Shows featuring Lucid Dreaming
From LucidWiki
- In the movie Eternal Sunshine of the Spotless Mind, Jim Carrey's character battles losing memories of his ex-girlfriend using lucid dreaming.
- Waking Life is a movie by Richard Linklater where the main character is in a persistent dreamlike state and explores lucid dreaming. There is also a character whose monologue consists mainly of the work of Stephen LaBerge and calls himself an oneironaut.
- The Nightmare on Elm Street series directly involves lucid dreams as a plot device by which the villain threatens the heroes.
- In the movie Deep Impact, one of the astronauts on the mission to destroy the comet describes a wake-initiated lucid dream.
- In the movie Dreamscape, a government funded project uses psychics to enter people's dreams and help cure the President of his nightmares about nuclear war.
- In the movie The Cell, a psychotherapist journeys inside the mind of a comatose serial killer in the hopes of saving his latest victim.
- The movie Mulholland Drive can be interpreted as a study of lucid dreaming and dream interpretation.
- In the movie The Golden Child, Eddie Murphy's character has a lucid dream in which he is visited by Sarda Numspa.

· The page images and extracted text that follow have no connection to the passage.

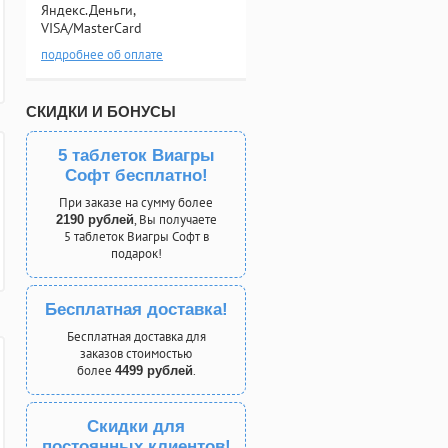
Яндекс.Деньги,
VISA/MasterCard
подробнее об оплате
СКИДКИ И БОНУСЫ
5 таблеток Виагры
Софт бесплатно!
При заказе на сумму более
, Вы получаете
2190 рублей
5 таблеток Виагры Софт в
подарок!
Бесплатная доставка!
Бесплатная доставка для
заказов стоимостью
более
.
4499 рублей
Скидки для
постоянных клиентов!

- In the film MirrorMask, the main character Helena cannot wake up from her dream world until she finds the MirrorMask, and a window into reality to save her mother (who is the Queen of Light in her dream world).

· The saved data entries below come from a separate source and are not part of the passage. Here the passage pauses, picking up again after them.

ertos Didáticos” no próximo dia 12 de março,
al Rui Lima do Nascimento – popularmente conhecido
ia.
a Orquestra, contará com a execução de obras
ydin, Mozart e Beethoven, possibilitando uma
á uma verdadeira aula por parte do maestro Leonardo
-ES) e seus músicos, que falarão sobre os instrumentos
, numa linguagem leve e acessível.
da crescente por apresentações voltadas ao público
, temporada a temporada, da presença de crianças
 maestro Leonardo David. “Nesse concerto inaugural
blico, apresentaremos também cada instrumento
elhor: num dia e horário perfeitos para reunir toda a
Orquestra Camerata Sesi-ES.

- In The Science of Sleep the main character spends much of his time exploring dreaming, sometimes lucid dreaming.
- The plot of the Japanese animation Paprika revolves around the use and abuse of lucid dreams.
- In the Simpsons episode "Treehouse of Horror VI", Groundskeeper Willie murders children in their dreams. In order to stop him, Bart and Lisa have to fight him in their own dreams (in which they realize they are dreaming). It should be noted that this was a parody of the Nightmare in Elm Street movies, not an original reference.

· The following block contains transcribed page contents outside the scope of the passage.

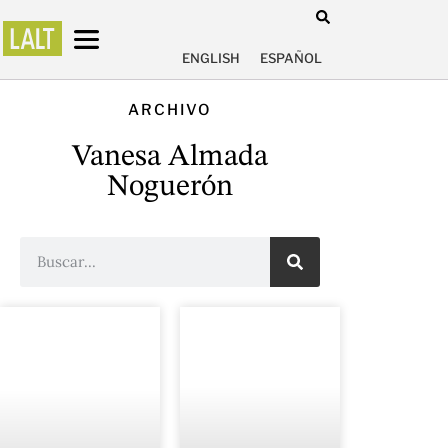
ENGLISH
ESPAÑOL
ARCHIVO
Vanesa Almada
Noguerón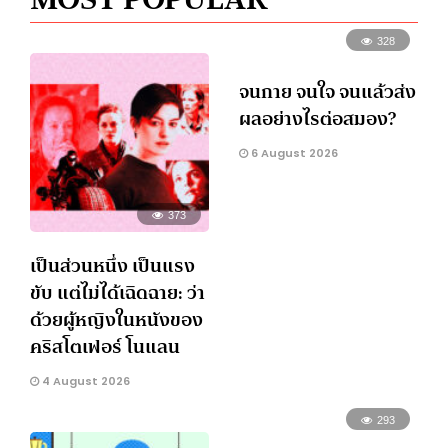
328
จนกาย จนใจ จนแล้วส่ง
ผลอย่างไรต่อสมอง?
6 August 2026
373
เป็นส่วนหนึ่ง เป็นแรง
ขับ แต่ไม่ได้เฉิดฉาย: ว่า
ด้วยผู้หญิงในหนังของ
คริสโตเฟอร์ โนแลน
4 August 2026
293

- In the Star Trek: The Next Generation 4th season episode "Night Terrors", Counselor Deanna Troi uses lucid dreaming to communicate with an unseen vessel that is trapped in a space anomaly with the Enterprise D and another Starfleet ship, cooperating with the other crew to destroy the anomaly and free all the ships.
- In the Star Trek: Voyager episode "Waking Moments", Chakotay used lucid dreaming (including an image of Earth's moon as a personal reality checking symbol), in order to wake himself from a deep sleep state induced by an alien culture. The episode also incorporates false awakenings.
- In the episode of the TV series Futurama entitled The Sting, the entire episode revolves around Leela having lucid dreams about Fry, who had apparently died earlier in the episode. Leela goes through a constant series of false awakenings as well.
- In SpongeBob SquarePants episode "Sleepy Time", SpongeBob is aware that he's dreaming and he also visits others' dreams.
- In Ed, episode Captain Lucidity, Ed spends a whole episode experiencing a lucid dream, and uses it to try and find out why he is unsuccessful in love by visiting all of his past relationships.
- In Alias, episode Conscious, Sydney enters a clinical drug-induced lucid dream state in order to solve the mystery of her missing two years.
- In Skunk Fu (cartoon), Skunk, the protagonist, has dreams of the main antoagonist, dragon and his master, panda teaches lucidity and teaches him inside his dreams to defeat the antagonists minions.